Page-level text extractions
§
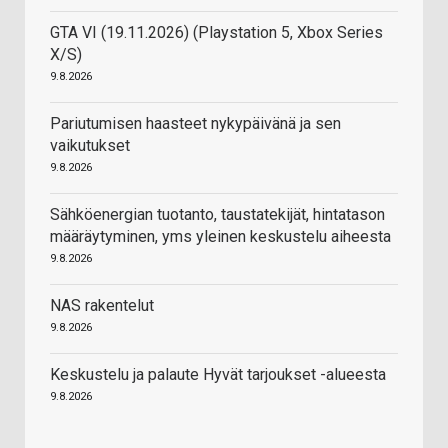
GTA VI (19.11.2026) (Playstation 5, Xbox Series
X/S)
9.8.2026
Pariutumisen haasteet nykypäivänä ja sen
vaikutukset
9.8.2026
Sähköenergian tuotanto, taustatekijät, hintatason
määräytyminen, yms yleinen keskustelu aiheesta
9.8.2026
NAS rakentelut
9.8.2026
Keskustelu ja palaute Hyvät tarjoukset -alueesta
9.8.2026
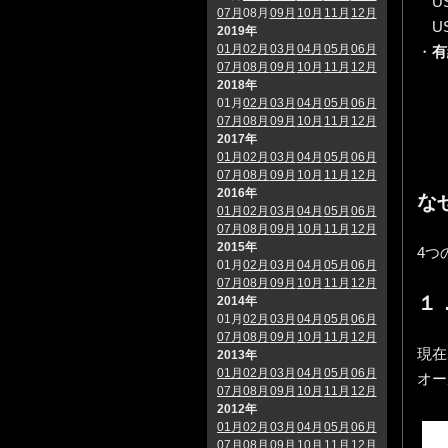
US
07月
08月
09月
10月
11月
12月
USB
2019年
01月
02月
03月
04月
05月
06月
・
有
07月
08月
09月
10月
11月
12月
2018年
01月
02月
03月
04月
05月
06月
07月
08月
09月
10月
11月
12月
2017年
01月
02月
03月
04月
05月
06月
07月
08月
09月
10月
11月
12月
2016年
な
01月
02月
03月
04月
05月
06月
07月
08月
09月
10月
11月
12月
2015年
4つ
01月
02月
03月
04月
05月
06月
07月
08月
09月
10月
11月
12月
１
2014年
01月
02月
03月
04月
05月
06月
07月
08月
09月
10月
11月
12月
現在
2013年
01月
02月
03月
04月
05月
06月
オール
07月
08月
09月
10月
11月
12月
2012年
01月
02月
03月
04月
05月
06月
07月
08月
09月
10月
11月
12月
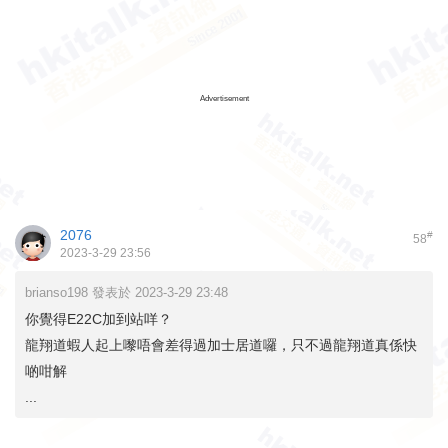
Advertisement
2076
#
58
2023-3-29 23:56
brianso198 發表於 2023-3-29 23:48
你覺得E22C加到站咩？
龍翔道蝦人起上嚟唔會差得過加士居道囉，只不過龍翔道真係快
啲咁解
...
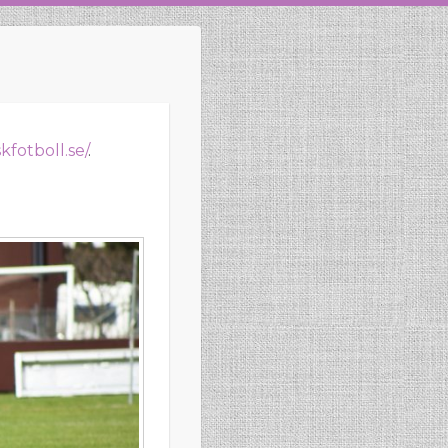
fotboll.se/
.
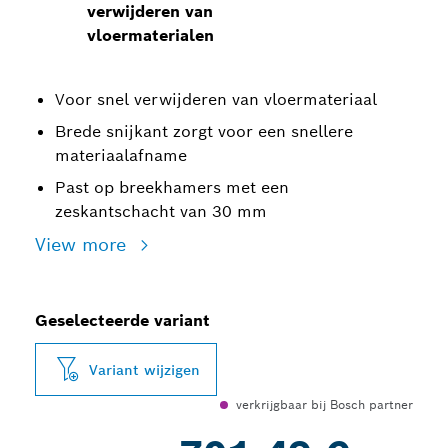
verwijderen van
vloermaterialen
Voor snel verwijderen van vloermateriaal
Brede snijkant zorgt voor een snellere
materiaalafname
Past op breekhamers met een
zeskantschacht van 30 mm
View more
Geselecteerde variant
Variant wijzigen
verkrijgbaar bij Bosch partner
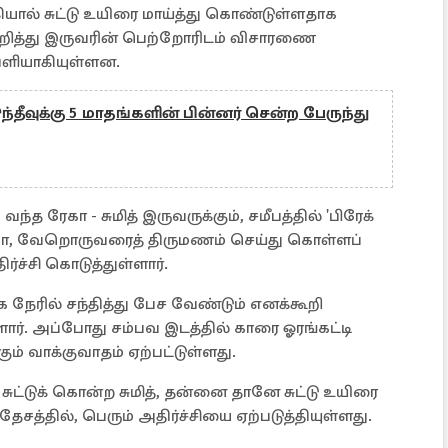
்கியால் சுட்டு உயிரை மாய்த்து கொண்டுள்ளதாக
ுறித்து இருவரின் பெற்றோரிடம் விசாரணை
வெளியாகியுள்ளன.
்தீவுக்கு 5 மாதங்களின் பின்னர் சென்ற பேருந்து
 ரேகா - சுமித் இருவருக்கும், சமீபத்தில் 'பிரேக்
ேகா, வேறொருவரைத் திருமணம் செய்து கொள்ளப்
்ச்சி கொடுத்துள்ளார்.
க நேரில் சந்தித்து பேச வேண்டும் எனக்கூறி
ார். அப்போது சம்பவ இடத்தில் காரை ஓரங்கட்டி
ம் வாக்குவாதம் ஏற்பட்டுள்ளது.
சுட்டுக் கொன்ற சுமித், தன்னை தானே சுட்டு உயிரை
ரதேசத்தில், பெரும் அதிர்ச்சியை ஏற்படுத்தியுள்ளது.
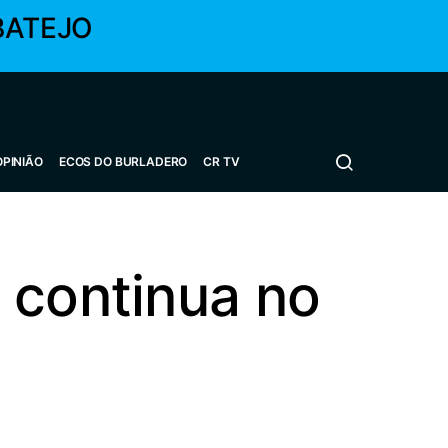
BATEJO
OPINIÃO
ECOS DO BURLADERO
CR TV
 continua no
§
> _Exercise directions_
Looking at the entries, work out how many lines hold the word "verwijderen". Give the number and nothing else.

> _Response_
2